Altri membri hanno ritenuto, fra le diverse ragioni, che non si può assimilare la figura del farmacista a quella del medico, dato che il rapporto con l'utente è generico: è la ricetta che legittima la consegna del farmaco e non l'identità della persona che lo ritira. Tutte le responsabilità gravano, quindi, sul medico, mentre non vi è alcun coinvolgimento giuridico del farmacista, il quale non ha potere di entrare nel merito delle scelte effettuate. Se si riconoscesse al farmacista il diritto all'obiezione di coscienza, è stato osservato, gli si conferirebbe insieme il diritto sia di censurare l'operato del medico; sia di interferire pesantemente nella sfera privata e più intima di un soggetto (la donna, nell'ipotesi del contraccettivo di emergenza), impedendone di fatto l'autodeterminazione.

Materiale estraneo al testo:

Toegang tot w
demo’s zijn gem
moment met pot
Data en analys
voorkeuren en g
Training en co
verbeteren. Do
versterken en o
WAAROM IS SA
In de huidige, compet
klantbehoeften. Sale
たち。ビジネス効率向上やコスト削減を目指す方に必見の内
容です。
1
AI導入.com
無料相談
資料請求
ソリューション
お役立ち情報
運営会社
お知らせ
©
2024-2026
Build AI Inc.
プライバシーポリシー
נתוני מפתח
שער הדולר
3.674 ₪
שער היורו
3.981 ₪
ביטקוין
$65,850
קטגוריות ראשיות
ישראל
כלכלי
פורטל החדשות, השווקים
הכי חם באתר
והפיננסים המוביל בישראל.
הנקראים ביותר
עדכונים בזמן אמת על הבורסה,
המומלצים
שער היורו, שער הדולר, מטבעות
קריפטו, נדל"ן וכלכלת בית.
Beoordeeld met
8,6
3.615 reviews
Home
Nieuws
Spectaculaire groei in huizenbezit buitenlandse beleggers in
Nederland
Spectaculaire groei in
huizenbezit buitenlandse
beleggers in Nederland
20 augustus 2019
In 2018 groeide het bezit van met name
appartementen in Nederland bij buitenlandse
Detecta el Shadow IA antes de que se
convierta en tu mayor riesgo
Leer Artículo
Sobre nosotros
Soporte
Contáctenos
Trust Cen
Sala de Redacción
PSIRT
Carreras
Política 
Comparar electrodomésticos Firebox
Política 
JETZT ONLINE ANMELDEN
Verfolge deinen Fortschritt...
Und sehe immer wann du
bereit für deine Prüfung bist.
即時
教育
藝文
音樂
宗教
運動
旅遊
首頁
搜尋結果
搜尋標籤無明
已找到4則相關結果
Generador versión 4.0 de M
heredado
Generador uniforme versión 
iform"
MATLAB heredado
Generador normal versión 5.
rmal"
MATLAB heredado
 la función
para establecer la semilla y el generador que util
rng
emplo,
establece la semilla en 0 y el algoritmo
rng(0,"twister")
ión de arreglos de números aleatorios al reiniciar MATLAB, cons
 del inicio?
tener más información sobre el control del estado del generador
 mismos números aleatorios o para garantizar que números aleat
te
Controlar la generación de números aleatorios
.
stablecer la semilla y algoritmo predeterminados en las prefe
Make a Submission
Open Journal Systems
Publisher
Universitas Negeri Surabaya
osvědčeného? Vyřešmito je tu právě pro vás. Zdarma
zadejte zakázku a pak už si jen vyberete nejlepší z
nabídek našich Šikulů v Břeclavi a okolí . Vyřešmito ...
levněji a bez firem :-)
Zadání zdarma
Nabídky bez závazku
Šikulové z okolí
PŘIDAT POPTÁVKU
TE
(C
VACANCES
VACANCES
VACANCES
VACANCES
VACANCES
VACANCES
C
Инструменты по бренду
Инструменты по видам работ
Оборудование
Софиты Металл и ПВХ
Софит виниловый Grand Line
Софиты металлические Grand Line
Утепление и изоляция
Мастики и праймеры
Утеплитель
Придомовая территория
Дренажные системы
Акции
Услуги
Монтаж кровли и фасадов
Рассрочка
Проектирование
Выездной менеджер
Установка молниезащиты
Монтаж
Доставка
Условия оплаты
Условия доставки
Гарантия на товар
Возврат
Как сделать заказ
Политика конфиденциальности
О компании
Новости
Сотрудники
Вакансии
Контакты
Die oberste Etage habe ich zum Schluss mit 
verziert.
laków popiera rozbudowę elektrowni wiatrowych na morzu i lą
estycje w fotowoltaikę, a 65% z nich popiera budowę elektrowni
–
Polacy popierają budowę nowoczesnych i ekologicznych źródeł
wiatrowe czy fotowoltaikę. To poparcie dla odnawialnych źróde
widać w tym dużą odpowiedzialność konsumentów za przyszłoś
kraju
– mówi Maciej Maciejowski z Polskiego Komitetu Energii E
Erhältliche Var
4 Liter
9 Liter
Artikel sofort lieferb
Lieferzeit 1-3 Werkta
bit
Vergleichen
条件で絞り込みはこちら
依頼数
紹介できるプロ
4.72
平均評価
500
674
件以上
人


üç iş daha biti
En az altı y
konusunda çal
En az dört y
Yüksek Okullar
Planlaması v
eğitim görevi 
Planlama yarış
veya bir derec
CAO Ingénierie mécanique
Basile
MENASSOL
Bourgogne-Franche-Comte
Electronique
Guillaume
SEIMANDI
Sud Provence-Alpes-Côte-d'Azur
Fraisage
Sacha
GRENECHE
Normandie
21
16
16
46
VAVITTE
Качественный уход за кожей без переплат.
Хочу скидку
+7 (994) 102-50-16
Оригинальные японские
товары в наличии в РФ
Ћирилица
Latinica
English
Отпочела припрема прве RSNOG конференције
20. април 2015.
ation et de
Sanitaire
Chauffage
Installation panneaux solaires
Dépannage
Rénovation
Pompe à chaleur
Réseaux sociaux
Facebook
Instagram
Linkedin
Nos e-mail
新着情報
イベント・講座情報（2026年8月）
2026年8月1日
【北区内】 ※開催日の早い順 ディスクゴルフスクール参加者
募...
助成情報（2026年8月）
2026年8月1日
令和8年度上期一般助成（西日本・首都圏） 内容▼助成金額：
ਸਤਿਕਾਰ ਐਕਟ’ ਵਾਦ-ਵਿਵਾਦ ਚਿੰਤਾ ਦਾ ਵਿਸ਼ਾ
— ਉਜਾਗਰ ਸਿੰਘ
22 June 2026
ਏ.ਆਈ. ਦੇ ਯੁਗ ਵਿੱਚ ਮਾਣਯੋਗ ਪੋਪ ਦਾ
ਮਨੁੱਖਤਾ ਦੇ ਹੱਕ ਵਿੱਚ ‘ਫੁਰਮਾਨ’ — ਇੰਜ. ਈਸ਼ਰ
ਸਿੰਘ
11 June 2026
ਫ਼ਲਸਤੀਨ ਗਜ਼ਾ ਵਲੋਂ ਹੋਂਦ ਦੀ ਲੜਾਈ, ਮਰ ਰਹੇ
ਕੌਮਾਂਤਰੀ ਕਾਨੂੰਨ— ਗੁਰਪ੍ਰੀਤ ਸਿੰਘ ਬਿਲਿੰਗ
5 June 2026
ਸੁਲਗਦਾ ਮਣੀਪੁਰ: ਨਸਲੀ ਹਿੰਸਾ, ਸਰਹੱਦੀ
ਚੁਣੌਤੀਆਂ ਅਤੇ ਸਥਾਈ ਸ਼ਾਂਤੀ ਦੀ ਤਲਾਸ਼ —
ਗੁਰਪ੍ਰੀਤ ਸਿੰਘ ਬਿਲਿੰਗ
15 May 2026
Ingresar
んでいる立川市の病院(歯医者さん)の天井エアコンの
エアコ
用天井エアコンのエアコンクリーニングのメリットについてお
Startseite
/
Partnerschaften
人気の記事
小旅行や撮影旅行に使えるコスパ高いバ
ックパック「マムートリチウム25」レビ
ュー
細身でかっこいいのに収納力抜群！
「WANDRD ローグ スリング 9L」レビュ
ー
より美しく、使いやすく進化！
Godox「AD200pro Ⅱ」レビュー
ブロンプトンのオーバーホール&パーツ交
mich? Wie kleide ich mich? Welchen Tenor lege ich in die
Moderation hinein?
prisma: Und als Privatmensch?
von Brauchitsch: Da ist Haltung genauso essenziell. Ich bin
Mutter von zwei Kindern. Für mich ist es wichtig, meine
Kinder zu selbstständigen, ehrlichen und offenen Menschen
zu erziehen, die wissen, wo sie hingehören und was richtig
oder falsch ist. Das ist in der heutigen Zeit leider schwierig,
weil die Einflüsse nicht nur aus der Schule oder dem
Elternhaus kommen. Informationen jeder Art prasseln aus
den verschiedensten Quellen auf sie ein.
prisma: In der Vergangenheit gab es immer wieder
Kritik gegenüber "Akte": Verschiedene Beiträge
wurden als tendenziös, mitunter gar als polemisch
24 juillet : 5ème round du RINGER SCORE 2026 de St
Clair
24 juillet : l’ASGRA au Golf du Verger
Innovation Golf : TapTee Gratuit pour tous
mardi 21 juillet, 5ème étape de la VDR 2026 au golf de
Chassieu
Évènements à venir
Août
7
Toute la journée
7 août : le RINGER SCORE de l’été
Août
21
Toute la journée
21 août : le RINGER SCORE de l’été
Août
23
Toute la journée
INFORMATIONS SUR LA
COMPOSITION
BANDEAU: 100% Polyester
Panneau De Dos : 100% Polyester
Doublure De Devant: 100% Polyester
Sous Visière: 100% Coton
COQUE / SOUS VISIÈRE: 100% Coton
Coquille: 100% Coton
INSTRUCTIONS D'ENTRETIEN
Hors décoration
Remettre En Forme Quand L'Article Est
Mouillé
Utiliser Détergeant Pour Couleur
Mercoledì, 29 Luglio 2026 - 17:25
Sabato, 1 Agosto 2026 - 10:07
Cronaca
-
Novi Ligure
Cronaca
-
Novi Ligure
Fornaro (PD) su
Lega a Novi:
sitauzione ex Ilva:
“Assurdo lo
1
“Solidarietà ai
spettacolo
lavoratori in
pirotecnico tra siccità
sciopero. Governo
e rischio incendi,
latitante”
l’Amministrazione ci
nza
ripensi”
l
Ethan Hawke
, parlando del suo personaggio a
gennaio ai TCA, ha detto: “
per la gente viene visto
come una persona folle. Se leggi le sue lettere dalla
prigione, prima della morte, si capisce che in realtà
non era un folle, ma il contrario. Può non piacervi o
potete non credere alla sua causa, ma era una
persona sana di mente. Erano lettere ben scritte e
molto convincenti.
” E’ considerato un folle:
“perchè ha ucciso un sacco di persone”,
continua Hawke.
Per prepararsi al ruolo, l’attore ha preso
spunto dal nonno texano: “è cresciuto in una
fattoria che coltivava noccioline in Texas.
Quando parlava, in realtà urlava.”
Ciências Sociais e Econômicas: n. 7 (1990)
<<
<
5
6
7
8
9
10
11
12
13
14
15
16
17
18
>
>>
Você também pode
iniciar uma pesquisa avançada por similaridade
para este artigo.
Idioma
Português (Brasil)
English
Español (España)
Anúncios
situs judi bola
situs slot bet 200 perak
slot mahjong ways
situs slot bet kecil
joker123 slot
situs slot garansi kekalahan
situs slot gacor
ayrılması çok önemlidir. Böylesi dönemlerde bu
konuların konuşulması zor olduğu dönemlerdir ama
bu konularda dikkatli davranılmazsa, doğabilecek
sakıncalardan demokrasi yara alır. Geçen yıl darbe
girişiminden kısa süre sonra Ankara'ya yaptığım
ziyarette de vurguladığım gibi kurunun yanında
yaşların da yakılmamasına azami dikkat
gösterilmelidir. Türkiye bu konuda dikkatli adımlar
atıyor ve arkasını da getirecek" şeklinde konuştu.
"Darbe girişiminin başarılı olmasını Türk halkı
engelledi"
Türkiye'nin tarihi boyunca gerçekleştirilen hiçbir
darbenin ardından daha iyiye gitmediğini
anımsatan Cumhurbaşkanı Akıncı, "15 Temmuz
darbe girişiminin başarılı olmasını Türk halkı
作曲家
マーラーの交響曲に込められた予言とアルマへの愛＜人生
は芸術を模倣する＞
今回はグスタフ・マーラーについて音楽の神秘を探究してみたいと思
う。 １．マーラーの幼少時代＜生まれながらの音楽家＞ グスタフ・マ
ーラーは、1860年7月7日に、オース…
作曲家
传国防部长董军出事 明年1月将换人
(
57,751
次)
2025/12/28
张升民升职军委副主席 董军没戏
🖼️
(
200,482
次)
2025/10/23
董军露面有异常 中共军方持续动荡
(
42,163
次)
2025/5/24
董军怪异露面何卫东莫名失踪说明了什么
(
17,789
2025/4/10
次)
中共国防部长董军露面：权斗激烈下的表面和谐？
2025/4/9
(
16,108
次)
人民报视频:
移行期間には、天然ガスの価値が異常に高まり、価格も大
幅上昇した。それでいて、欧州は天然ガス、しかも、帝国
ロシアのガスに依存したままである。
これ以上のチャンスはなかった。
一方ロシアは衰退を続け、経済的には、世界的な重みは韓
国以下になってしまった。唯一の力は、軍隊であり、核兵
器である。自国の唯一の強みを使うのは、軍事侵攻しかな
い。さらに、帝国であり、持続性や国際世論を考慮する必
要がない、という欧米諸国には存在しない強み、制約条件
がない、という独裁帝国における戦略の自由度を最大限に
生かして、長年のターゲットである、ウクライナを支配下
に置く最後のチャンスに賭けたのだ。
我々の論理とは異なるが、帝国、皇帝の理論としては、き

A fronte dell’ipotesi che il legislatore riconosca il diritto all’obiezione di coscienza del farmacista e degli ausiliari di farmacia, i componenti del CNB si sono trovati d’accordo che, nel rispetto dei principi costituzionali, si debbano considerare e garantire gli interessi di tutti i soggetti coinvolti, come generalmente previsto in situazioni analoghe. Presupposto necessario e indispensabile per l’eventuale riconoscimento legale dell’obiezione di coscienza è, dunque, che la donna debba avere in ogni caso la possibilità di ottenere altrimenti la realizzazione della propria richiesta farmacologia e che spetti alle Istituzioni e alle Autorità competenti, sentiti gli organi professionali coinvolti, prevedere i sistemi più adeguati nell’esplicitazione degli strumenti necessari e delle figure responsabili per la attuazione di questo diritto”.